Les sanctions de la loi accessibilité numérique et vos obligations

La loi accessibilité numérique prévoit des sanctions en cas de non-conformité. Pour les organismes publics et certaines entreprises privées soumises à l'obligation, le défaut de mise en conformité peut entraîner une amende administrative dont le montant peut atteindre 20 000 euros. Cette sanction peut être appliquée chaque année où le manquement persiste, ce qui peut représenter des sommes importantes sur plusieurs années.

Au-delà de la sanction financière, la non-conformité expose aussi à un risque réputationnel. Dans un contexte où les questions d'inclusion et de responsabilité sociale des entreprises sont de plus en plus importantes, afficher publiquement un site inaccessible peut nuire à votre image. À l'inverse, un engagement visible en faveur de l'accessibilité peut devenir un atout de communication et un avantage concurrentiel.

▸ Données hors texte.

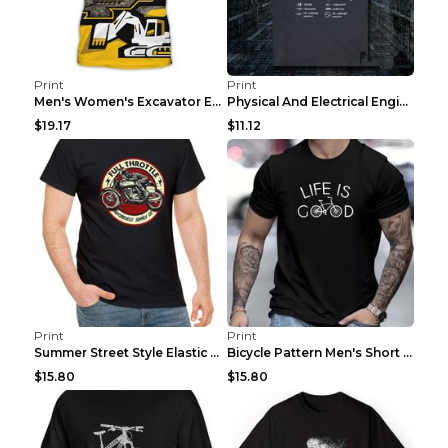
Print
Print
Men's Women's Excavator Equipment Working Machine ...
Physical And Electrical Engineering Pure Cotton Sh...
$19.17
$11.12
Print
Print
Summer Street Style Elastic Round Neck T-shirt, Co...
Bicycle Pattern Men's Short Sleeved T-shirt, Comfo...
$15.80
$15.80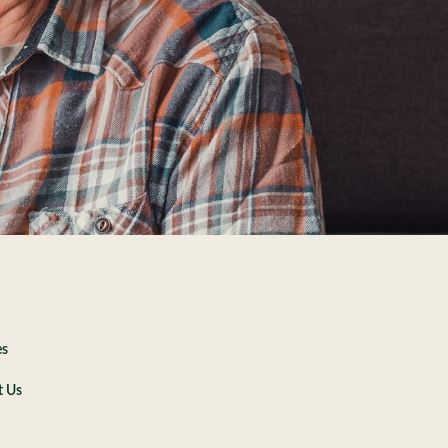
es
t Us
e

La loi impose également des obligations de transparence. Vous devez publier sur votre site une déclaration d'accessibilité qui indique le niveau de conformité de votre site avec le RGAA. Cette déclaration doit mentionner les contenus non accessibles, les raisons de cette non-accessibilité, et les alternatives proposées. Elle doit aussi fournir un moyen de contact pour permettre aux utilisateurs de signaler des problèmes d'accessibilité et de demander les contenus non accessibles sous un format accessible.

Pour les organismes publics et les grandes entreprises privées, la loi exige également l'élaboration d'un schéma pluriannuel d'accessibilité numérique. Ce document de planification sur trois ans décrit la politique d'accessibilité de l'organisation, les ressources affectées, et les objectifs à atteindre. Il est accompagné d'un plan d'action annuel qui détaille les opérations concrètes prévues pour l'année en cours. Ces documents doivent être publiés sur le site et témoignent d'une démarche structurée et progressive de mise en accessibilité.

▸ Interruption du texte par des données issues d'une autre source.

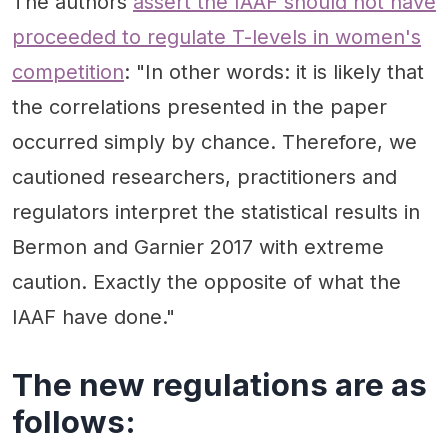
The authors
assert the IAAF should not have
proceeded to regulate T-levels in women's
competition
: "In other words: it is likely that
the correlations presented in the paper
occurred simply by chance. Therefore, we
cautioned researchers, practitioners and
regulators interpret the statistical results in
Bermon and Garnier 2017 with extreme
caution. Exactly the opposite of what the
IAAF have done."
The new regulations are as
follows:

Il est important de noter que la conformité totale n'est pas toujours immédiate. L'accessibilité est un processus progressif, et l'important est de démontrer une volonté réelle d'amélioration, de documenter votre démarche, et d'avancer étape par étape. Les contenus les plus importants et les plus consultés doivent être priorisés. Un site en cours de mise en conformité avec un plan d'action clair sera toujours mieux perçu qu'un site ignorant totalement ces questions.

En résumé

  • L'accessibilité numérique est une obligation légale croissante : la loi s'applique déjà aux organismes publics et s'étend progressivement au secteur privé, avec des sanctions pouvant atteindre 20 000 euros par an en cas de non-conformité.
  • Le RGAA et les WCAG définissent les normes à respecter : ces référentiels établissent des critères précis pour garantir qu'un site soit perceptible, utilisable, compréhensible et robuste pour tous, y compris les personnes en situation de handicap.
  • Rendre son site accessible bénéficie à tous les utilisateurs : au-delà des personnes handicapées, l'accessibilité améliore l'expérience pour les personnes âgées, les utilisateurs en situation temporaire difficile, et globalement tous vos visiteurs grâce à une meilleure ergonomie.
  • Des outils existent pour tester et améliorer l'accessibilité : les extensions automatiques permettent de détecter les problèmes évidents, mais les tests manuels et l'intervention d'experts restent indispensables pour une conformité complète.
  • L'accessibilité est un processus progressif, pas un état binaire : vous devez publier une déclaration d'accessibilité, documenter vos efforts d'amélioration et avancer étape par étape, en priorisant les contenus les plus importants pour vos utilisateurs.